İnsanın en az farkında olduğu ihtiyaçlarından biri tek başınalıktır

İnsan en çok tek başına olduğu zaman hürdür.

Öyle diyorlar.    

Yeni uyandım. Yalnızım. Zamanımın efendisiyim. İstediğim kadar yatakta kalıp uyanmanın esrarını düşünebilirim.

Yorganın altında gece boyu biriken ısıda sıcağım. Kollarımı dışarı çıkarıyorum, soğuk. Oda ısıtılmamış, başka bir iklimin hükmü altında. Ama kalorifersiz Akdeniz evlerine alışkınım. Isı farkı beni rahatsız etmez. Hoşuma gider, hatta.
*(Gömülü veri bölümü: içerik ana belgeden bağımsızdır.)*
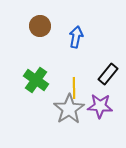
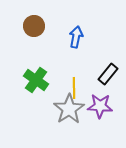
brown circle: moved 6 px left
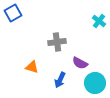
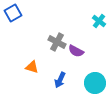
gray cross: rotated 36 degrees clockwise
purple semicircle: moved 4 px left, 12 px up
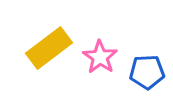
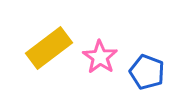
blue pentagon: rotated 24 degrees clockwise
Gözlüklerimi takıyorum. Başımın altındaki yastığın üzerine bir yastık daha koyuyorum.

Her sabah uyanmak bir mucizedir, düşünecek olursanız. 

Uyanıyorum ve dünyamı bıraktığım gibi buluyorum. Hayat, sadık bir köpek gibi, yerdeki yıldızlı halının üzerine uzanıp uyanmamı beklemiş sanki, kaldığımız yerden birlikte devam etmemiz için.
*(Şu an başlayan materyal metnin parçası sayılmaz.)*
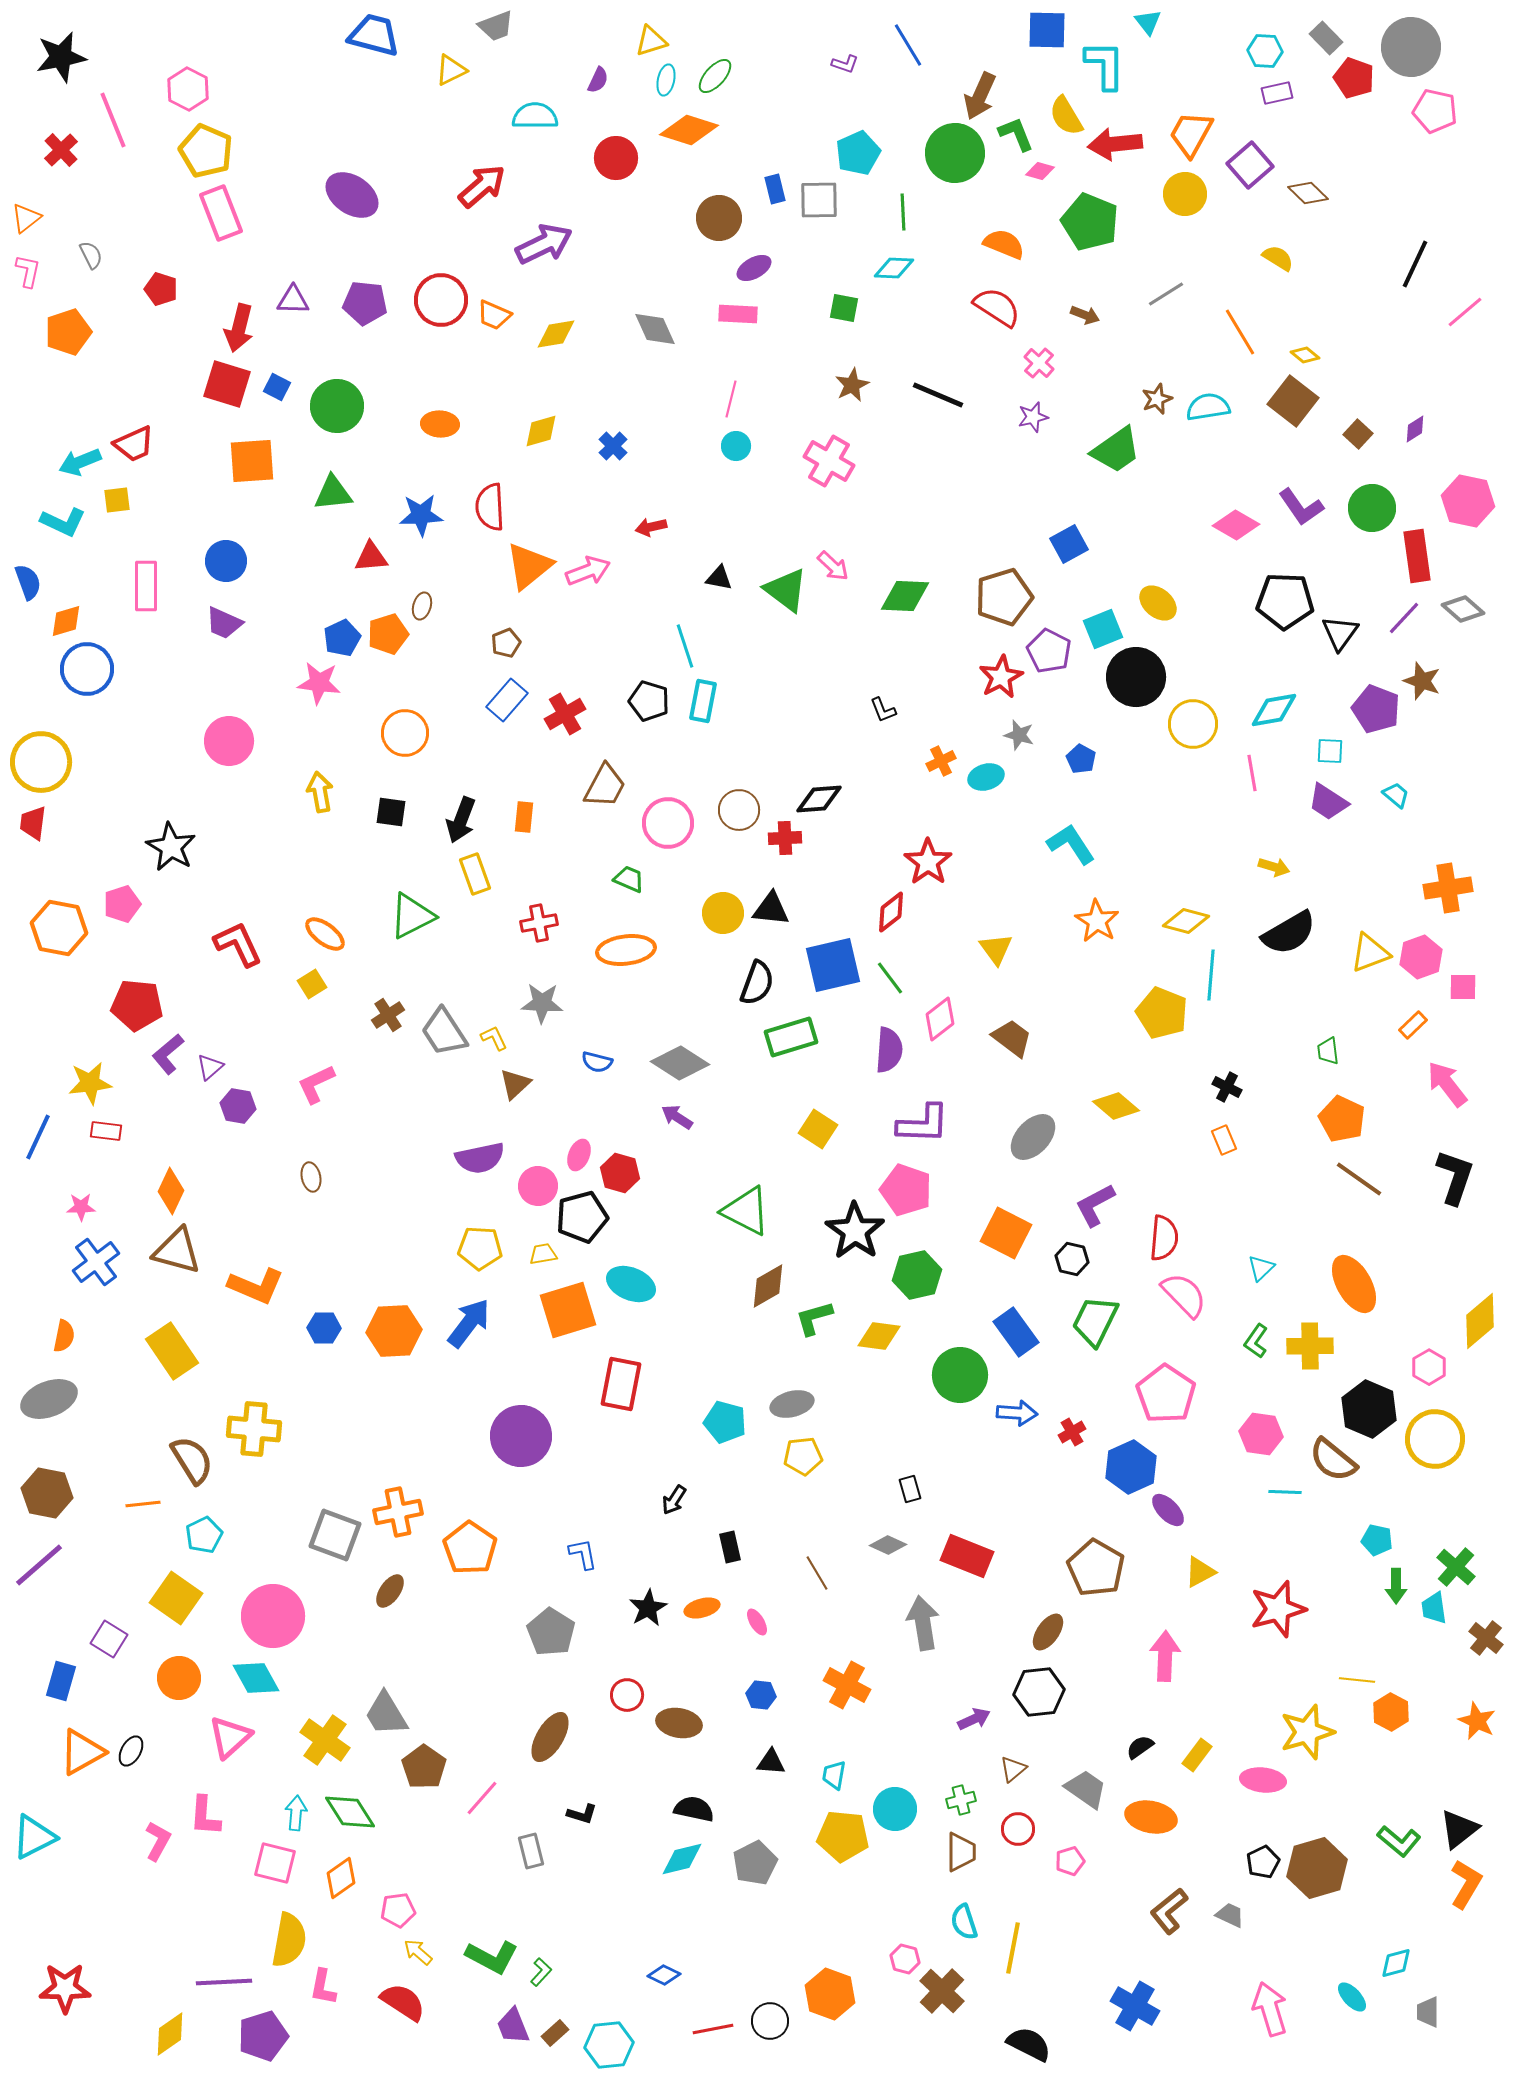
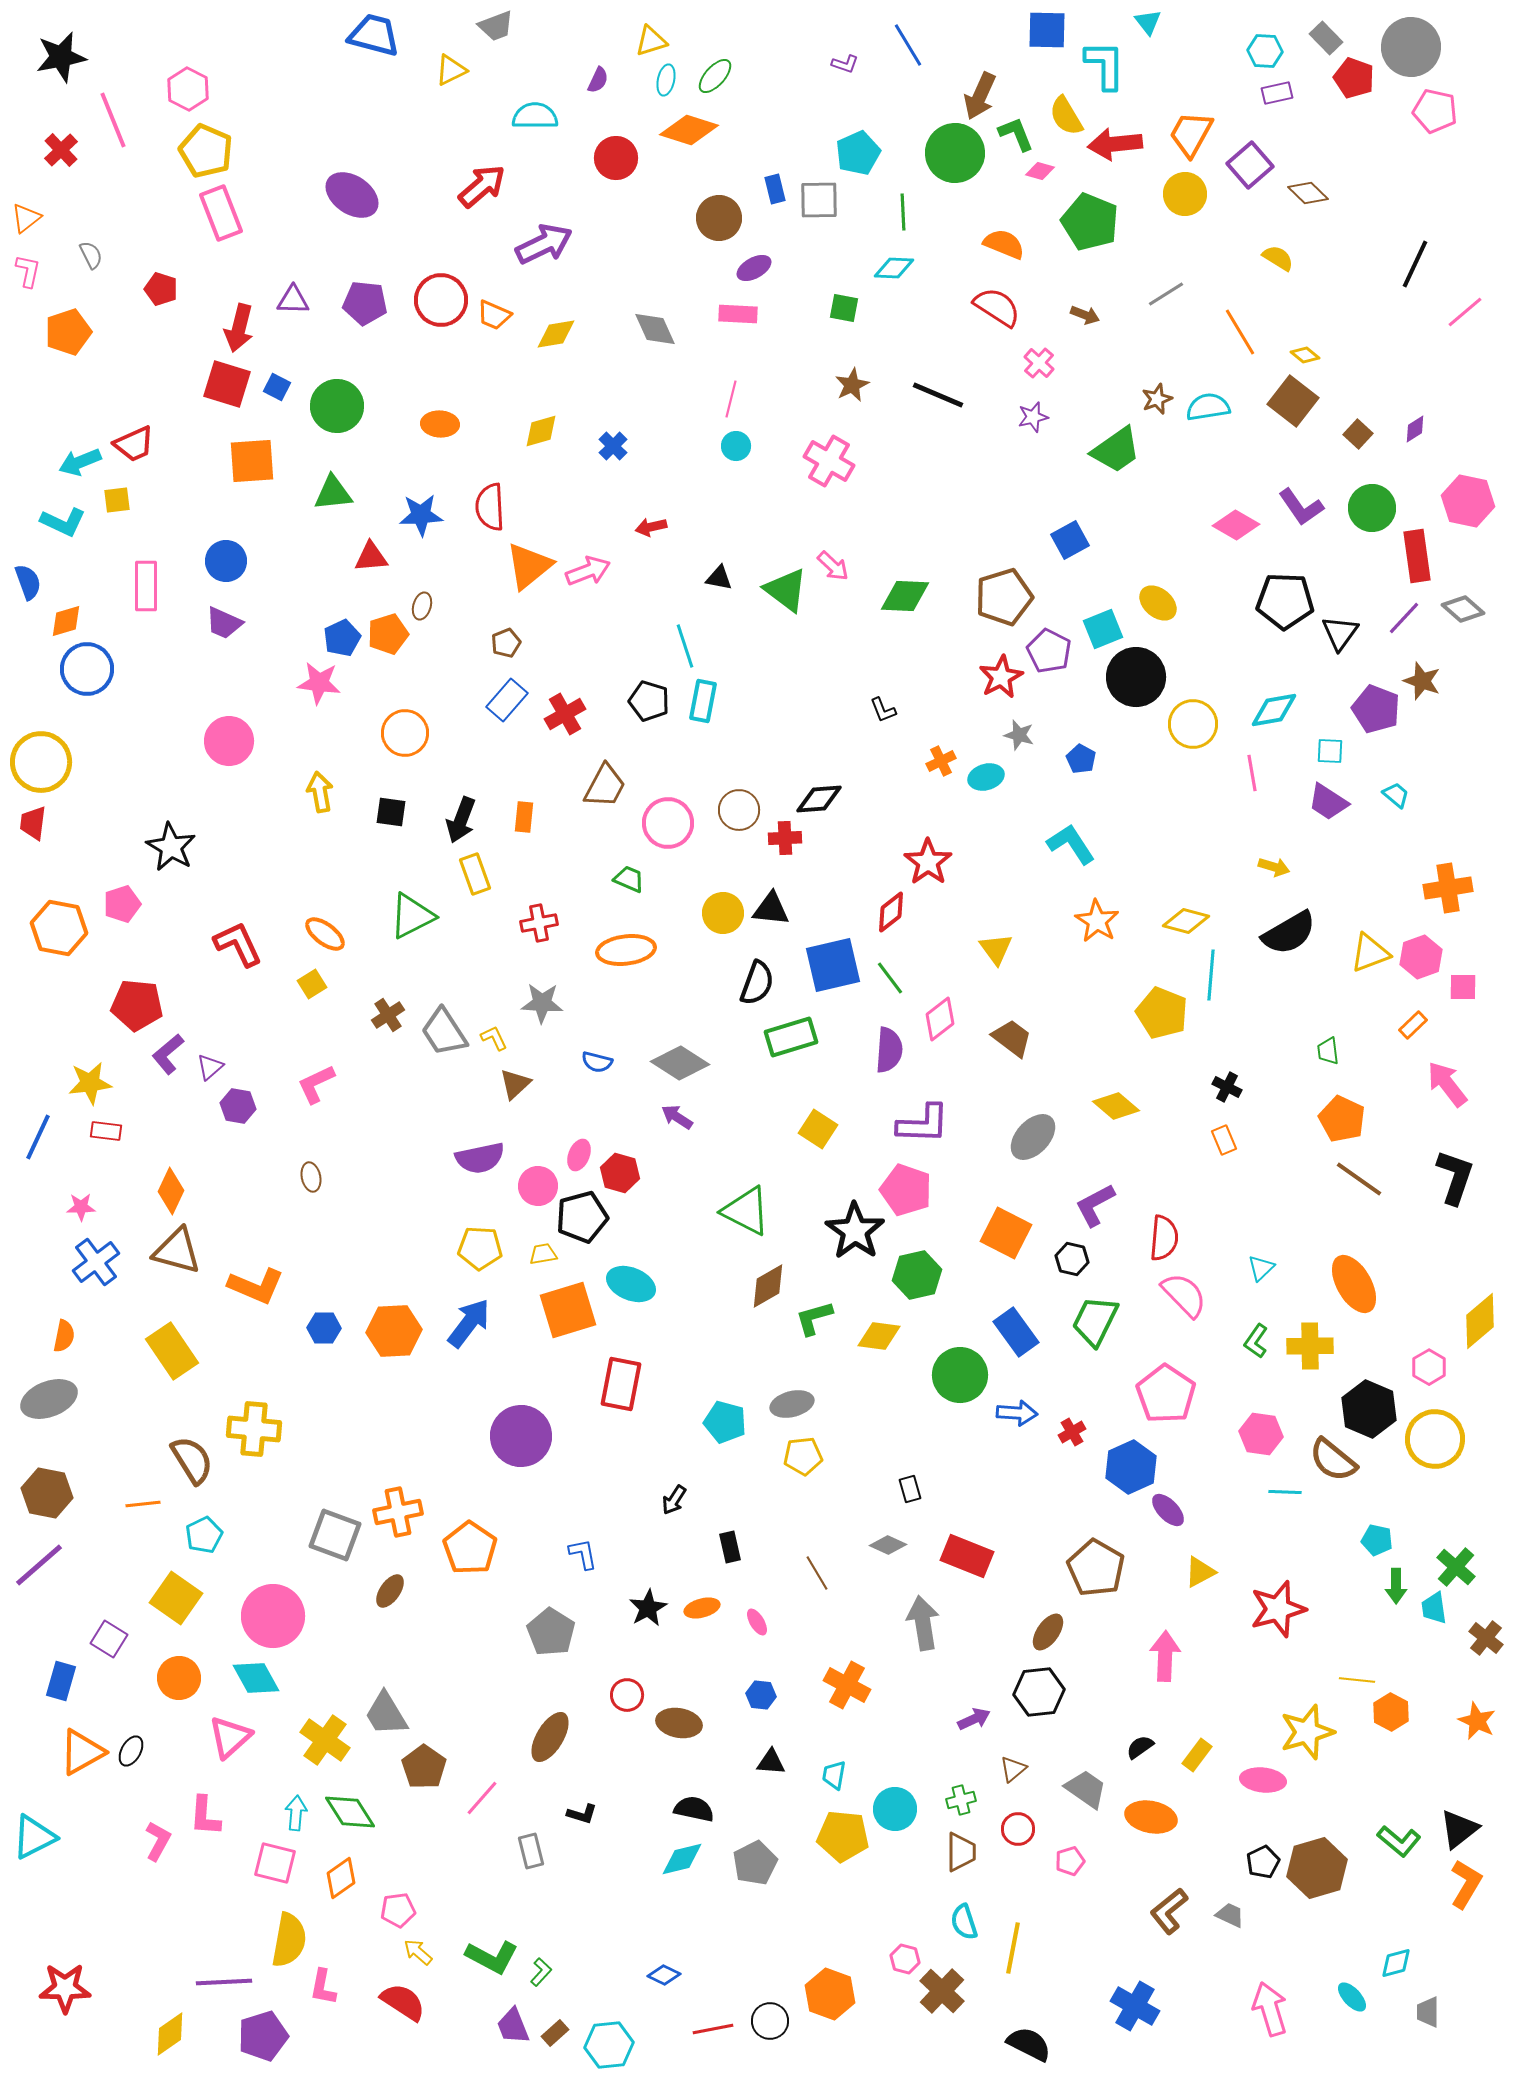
blue square at (1069, 544): moved 1 px right, 4 px up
Ben uyanmazsam dünya devam edecek mi, etmeyecek mi?

Benim uyanmadığım dünya var mı, yok mu?

Yataktan istediğim zaman çıkabilirim. Duş alıp kahvaltı yapabilirim. Kahvaltı yapıp duş alabilirim. Duş ve kahvaltından önce kitap okuyabilirim. Hiçbirini yapmayıp, tembel tembel Sally’nin duvardaki tablosunu seyredip düşünmeye devam edebilirim.

Onu görmeyeli kaç yıl oldu? Evini satıp adayı terk etmeden satmıştı bana bu resmini.

 

Birlikte yatağa girebileceğiniz en iyi ikinci şey, iyi bir kitaptır.
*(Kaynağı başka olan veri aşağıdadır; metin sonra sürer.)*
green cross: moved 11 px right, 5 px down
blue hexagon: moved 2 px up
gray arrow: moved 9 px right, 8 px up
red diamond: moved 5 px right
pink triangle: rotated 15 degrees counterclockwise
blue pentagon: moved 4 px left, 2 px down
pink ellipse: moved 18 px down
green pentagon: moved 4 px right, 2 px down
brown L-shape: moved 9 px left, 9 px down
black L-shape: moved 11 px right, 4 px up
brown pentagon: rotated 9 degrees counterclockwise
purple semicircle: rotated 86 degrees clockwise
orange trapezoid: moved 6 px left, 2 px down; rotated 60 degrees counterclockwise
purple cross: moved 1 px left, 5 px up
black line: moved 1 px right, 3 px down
Kararımı verdim. Kitap okuyacağım. 

Penelope Fitzgerald’ın (1916-2000) The Beginning of Spring adlı kitabını okuyorum. Bitmesine az kaldı. Sakin, sarışın, kavrayışsız, çekici, yumuşak başlı, İngilizce bilmeyen Rus mürebbiye Lisa, ona karşı istekle içi titreyen Frank’ı Moskova’da bırakıp çocuklarıyla, verandasından birkaç metre ötede ormanın başladığı kır evine gidiyor. Huş ağaçları ve mantarlar. Kestane ve titrek kavak. Büyük ve küçük kuşlar. Geceleyin ağaçların arasından uzanan eller.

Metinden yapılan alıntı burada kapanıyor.